La lobotomía de lo oriental

Llevo años estudiando y practicando artes marciales. Las llevo muy dentro. Desde muy joven me atrajeron todas esas disciplinas donde dos chicos de ojos rasgados se miraban con desconfianza y danzaban por escenarios inverosímiles con coreografías aún más inverosímiles, sin dejar atrás que las voces eran espectaculares.

El grito de Bruce Lee, posiblemente sea de los más famosos, mundialmente, y no precisamente por la mística que pueda albergar.

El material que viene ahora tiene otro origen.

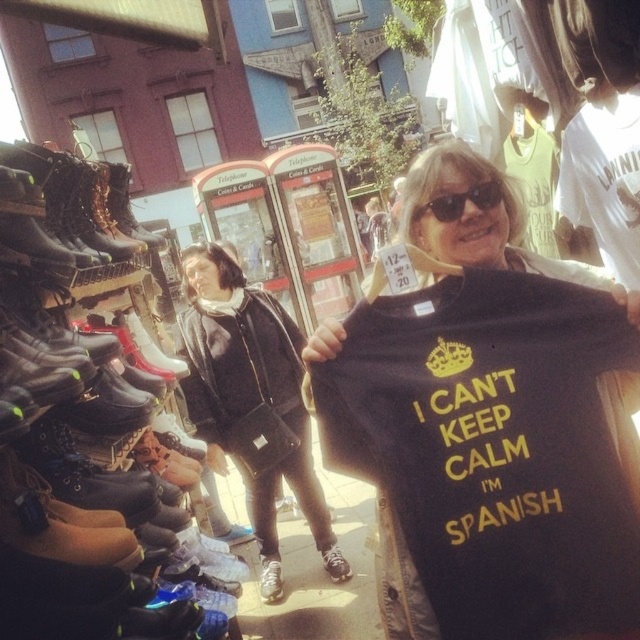 Question: Which object is the farthest from the leather sneaker at lower center?

Choices:
 (A) black leather jacket at center
 (B) white leather sneaker at lower center
 (C) black plastic sunglasses at upper center

Answer: (C)

Question: Is leather boots at left wider than black leather jacket at center?

Choices:
 (A) no
 (B) yes

Answer: (A)

Question: Which object is closer to the camera taking this photo?

Choices:
 (A) leather sneaker at lower center
 (B) black leather jacket at center
 (C) suede-like brown shoe at lower left
 (D) leather boots at left

Answer: (D)

Question: Is black plastic sunglasses at upper center further to the viewer compared to suede-like brown shoe at lower left?

Choices:
 (A) yes
 (B) no

Answer: (B)

Question: Estimate the real-world distances between objects in this image. Which object is farther from the black matte t-shirt at center?

Choices:
 (A) black leather jacket at center
 (B) leather boots at left

Answer: (A)

Question: Does black matte t-shirt at center have a lesser width compared to white leather sneaker at lower center?

Choices:
 (A) yes
 (B) no

Answer: (B) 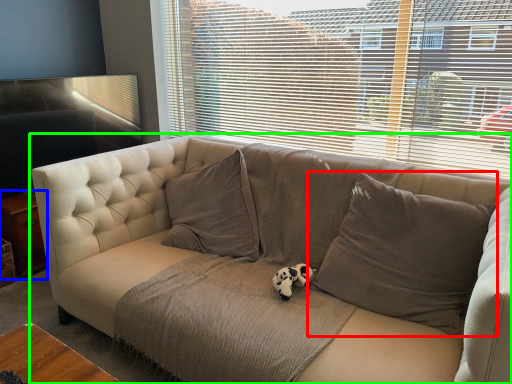 Question: Considering the real-world distances, which object is farthest from pillow (highlighted by a red box)? table (highlighted by a blue box) or studio couch (highlighted by a green box)?

Choices:
 (A) table
 (B) studio couch

Answer: (A)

Desde niña me fascinaban esas pelis en las que los actores iban enganchados a cuerdas súper visibles, los borrachos eran geniales luchadores, y el malo de la película siempre llevaba el pelo largo y blanco, al más puro estilo Frozen. Las virguerías que realizaban me dejaban pegada al televisor. Incluso en el programa Humor amarillo veía destreza, habilidad, espíritu guerrero… Todo lo que fuese oriental me atraía como la luz a una polilla. Nunchakus, estrellas ninja, cadenas de anillas con punta de acero, kalis, bastones... Todo lo que sirviese para golpear me parecía una fantasía. Aprender a manejar un arma me resultaba mucho más interesante que recortar el pelo de mi muñeca o jugar. Yo quería luchar.

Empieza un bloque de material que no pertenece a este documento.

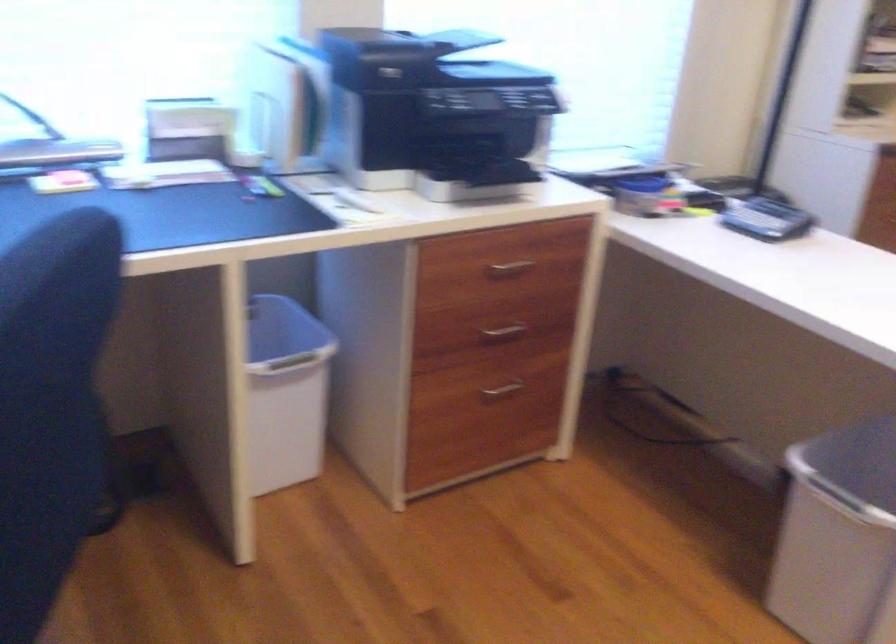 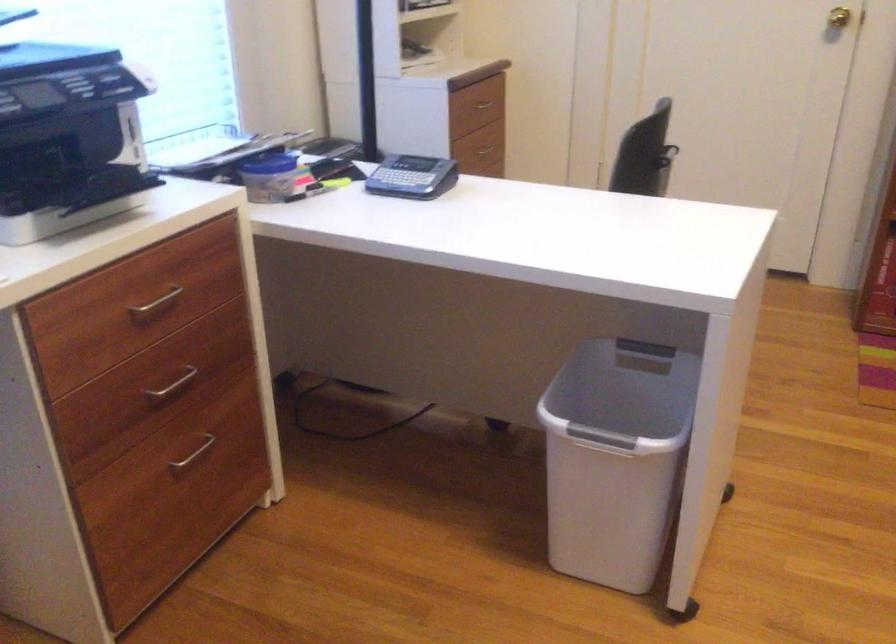 Find the pixel in the second image that matches pixel 509 263 in the first image.

(156, 303) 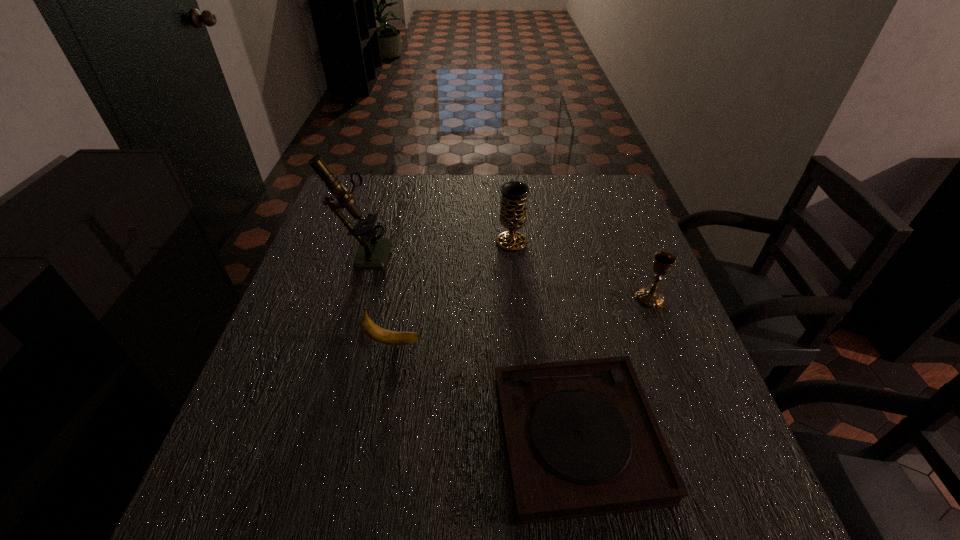 Locate an element on the screen. The width and height of the screenshot is (960, 540). free point that satisfies the following two spatial constraints: 1. at the start of the peel on the nearest object; 2. on the left side of the banana is located at coordinates (376, 437). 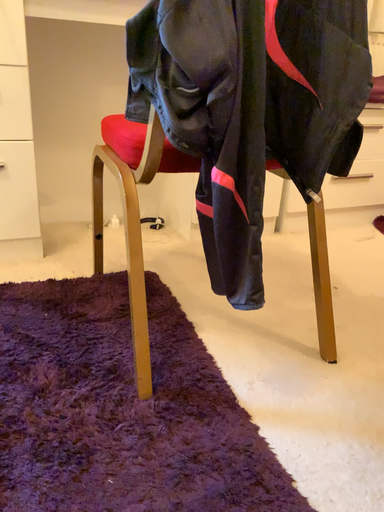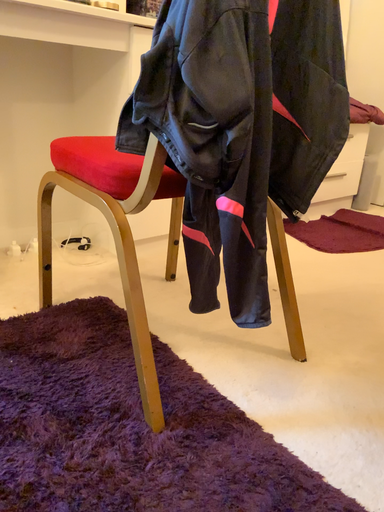 Question: Which way did the camera rotate in the video?

Choices:
 (A) rotated left
 (B) rotated right

Answer: (B) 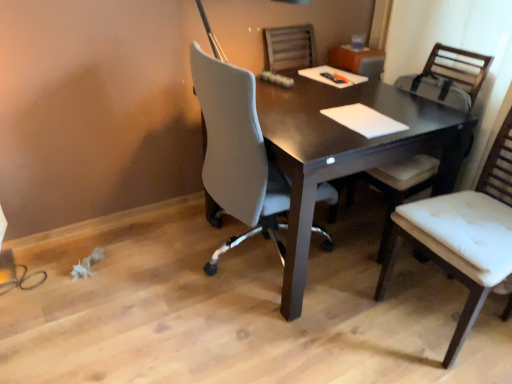 This screenshot has height=384, width=512. I want to click on free area in between dark wood desk at center and white leather chair at right, arranged as the second chair when viewed from the back, so click(x=373, y=323).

Con los años practiqué, y luché... Y eso me llevó, poco a poco, a conocer otras filosofías menos bélicas en apariencia. Y digo en apariencia porque llevaba años practicando, a nivel personal, enseñanzas -en esencia de origen zen- que, cuando tuve que aplicar en mi vida, provocaron lo que llamé una pérdida de fe. No fue un movimiento interno fácil de gestionar, y menos aún de reconocer. Fueron años de práctica, dejando que las palabras de los maestros fuesen permeando en mí hasta alcanzar el nivel de la conciencia misma, integrando verdades a mi día a día que, cuando fueron examinadas a fuego, no pasaron ni por el aprobado medio.

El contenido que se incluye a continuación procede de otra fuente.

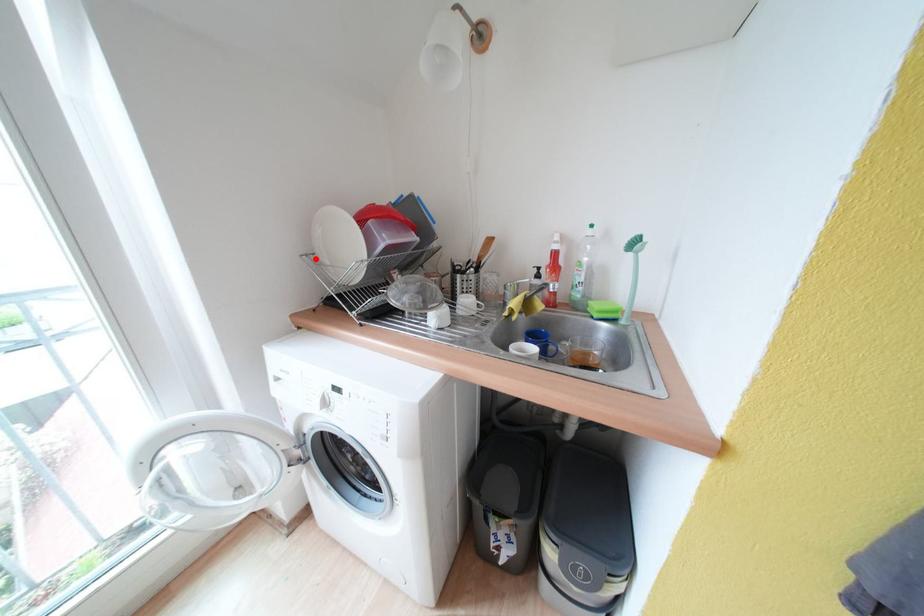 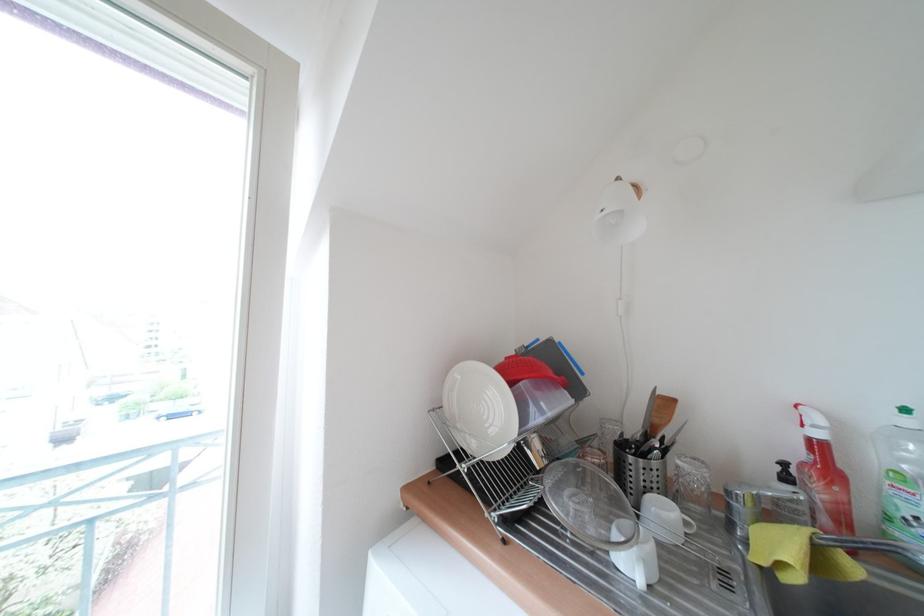 In the second image, find the point that corresponds to the highlighted location in the first image.

(444, 413) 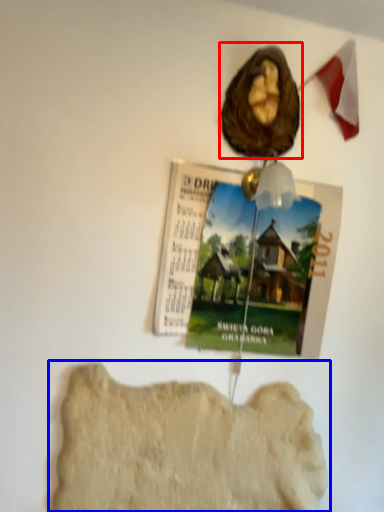 Question: Among these objects, which one is farthest to the camera, art (highlighted by a red box) or rock formation (highlighted by a blue box)?

Choices:
 (A) art
 (B) rock formation

Answer: (A) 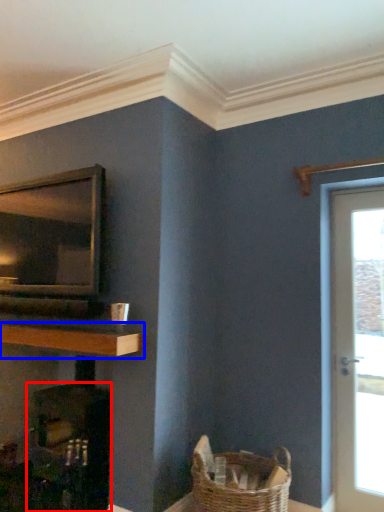 Question: Which of the following is the farthest to the observer, fireplace (highlighted by a red box) or shelf (highlighted by a blue box)?

Choices:
 (A) fireplace
 (B) shelf

Answer: (A) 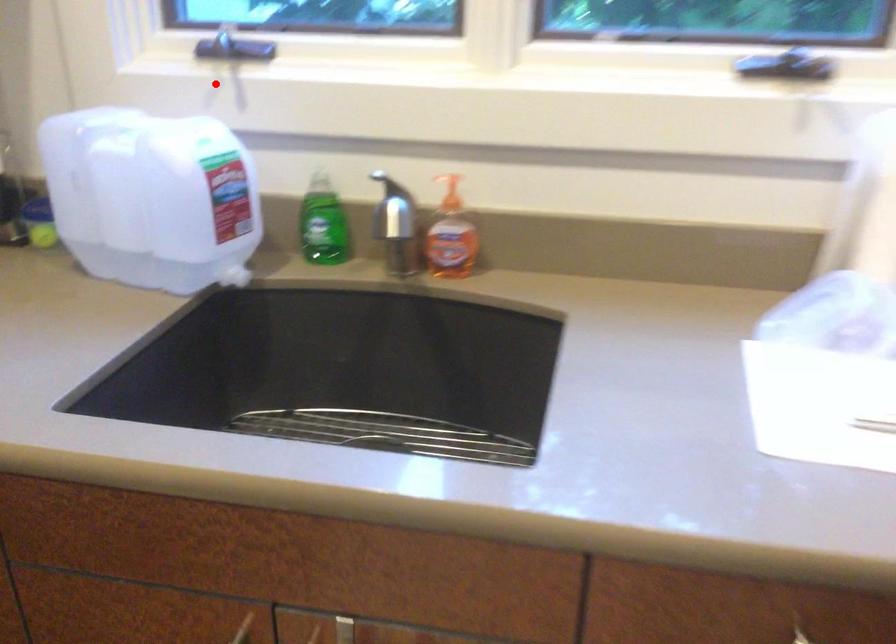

Ahí, en ese instante, colapsé con lo oriental, con lo que se me prometía: una vida sosegada, de conciencia plena, de resolución amorosa y equilibrada de los conflictos… Nada de eso ocurrió. Todo fue un caos, un torbellino que se llevó toda la estabilidad, mis creencias tomaron forma de dagas que lanzaba contra mí propio corazón. Y es que nos hacemos mucho daño cuando queremos vivir a través de fórmulas, patrones, citas... Finalidades que terminan por castrar nuestra oscuridad más profunda. La vuelven desteñida, irreconocible ante nuestros propios ojos. Vivir en Yupilandia tiene un coste alto: el de no saber qué hacer cuando las cosas vienen mal. Te encierras en guetos donde todos sonríen, dicen amar la vida, y el único consuelo es un "date tiempo, fluye", sin involucrarse en absoluto en tu malestar.

Cuando reniegas y dices que algo no funciona, es que tú no lo entendiste, no lo aplicaste, o no lo pensaste con suficiente fuerza. Ahí es donde la burbuja explota. En lo tangible, en lo real, en lo discontinuo. En ese momento las sonrisas desaparecen, las manos ya no forman un círculo de unión álmica, y mucho menos preguntes si te pueden dejar pasta, porque la dirección natural de esa transacción es la contraria. Nunca en tu beneficio -siempre es la contraria-. Besos, abrazos… y vas que chutas.

Lo oriental, lo exótico, el «tranquila, todo está en tu mente» pasó de ser mi ideal de estado emocional a convertirse en una termita devoradora de esencias. Un monstruo gigante y hambriento que, como La Cosa, arrasa con todo lo que tiene a su alrededor, engullendo hasta el último resto de racionalidad. Esas filosofías recauchutadas, con extra de glutamato positivo, en caso de naufragio personal son insuficientes. Además,  deberían venir con una advertencia debajo que pusiese: "En caso de emergencia, no tirar de aquí". Primero, porque no saldría ninguna lancha inflable para salvarnos. Y segundo, porque si por casualidad saliera, seguro que solo tendría lugar para uno. Y Titanic ya nos enseñó a todos cómo acaba eso, -y ese uno que se salvaría ya intuyo quién sería. Yo no-.

Es triste que haya tantas personas profesando una filosofía de vida que nunca ha puesto a examen, que nunca ha valorado realmente. Y con esto no quiero poner el foco en ninguna filosofía concreta -y menos la oriental-. Lo que sí comprendí es que la filosofía no era el problema, ni el maestro de turno, ni sus múltiples seguidores…

El problema, -en mi caso-, era que cuando la vida te lleva al abismo, te lo muestra con respeto y te invita a abismarte, es de mala educación no escuchar lo que tiene que decir. Por eso, hay que dejarse sentir todo... No solo lo que, por convención, es más zen.